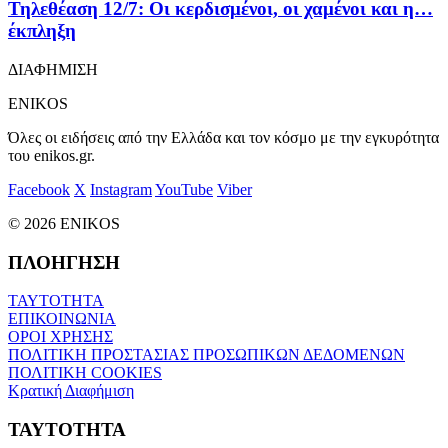
Τηλεθέαση 12/7: Οι κερδισμένοι, οι χαμένοι και η…
έκπληξη
ΔΙΑΦΗΜΙΣΗ
ENIKOS
Όλες οι ειδήσεις από την Ελλάδα και τον κόσμο με την εγκυρότητα
του enikos.gr.
Facebook
X
Instagram
YouTube
Viber
© 2026 ENIKOS
ΠΛΟΗΓΗΣΗ
ΤΑΥΤΟΤΗΤΑ
ΕΠΙΚΟΙΝΩΝΙΑ
ΟΡΟΙ ΧΡΗΣΗΣ
ΠΟΛΙΤΙΚΗ ΠΡΟΣΤΑΣΙΑΣ ΠΡΟΣΩΠΙΚΩΝ ΔΕΔΟΜΕΝΩΝ
ΠΟΛΙΤΙΚΗ COOKIES
Κρατική Διαφήμιση
ΤΑΥΤΟΤΗΤΑ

### Goal of the exercise
In the copy, every entry must appear exactly as written, and no picture may appear.

### Task response
Τηλεθέαση 12/7: Οι κερδισμένοι, οι χαμένοι και η…
έκπληξη
ΔΙΑΦΗΜΙΣΗ
ENIKOS
Όλες οι ειδήσεις από την Ελλάδα και τον κόσμο με την εγκυρότητα
του enikos.gr.
Facebook
X
Instagram
YouTube
Viber
© 2026 ENIKOS
ΠΛΟΗΓΗΣΗ
ΤΑΥΤΟΤΗΤΑ
ΕΠΙΚΟΙΝΩΝΙΑ
ΟΡΟΙ ΧΡΗΣΗΣ
ΠΟΛΙΤΙΚΗ ΠΡΟΣΤΑΣΙΑΣ ΠΡΟΣΩΠΙΚΩΝ ΔΕΔΟΜΕΝΩΝ
ΠΟΛΙΤΙΚΗ COOKIES
Κρατική Διαφήμιση
ΤΑΥΤΟΤΗΤΑ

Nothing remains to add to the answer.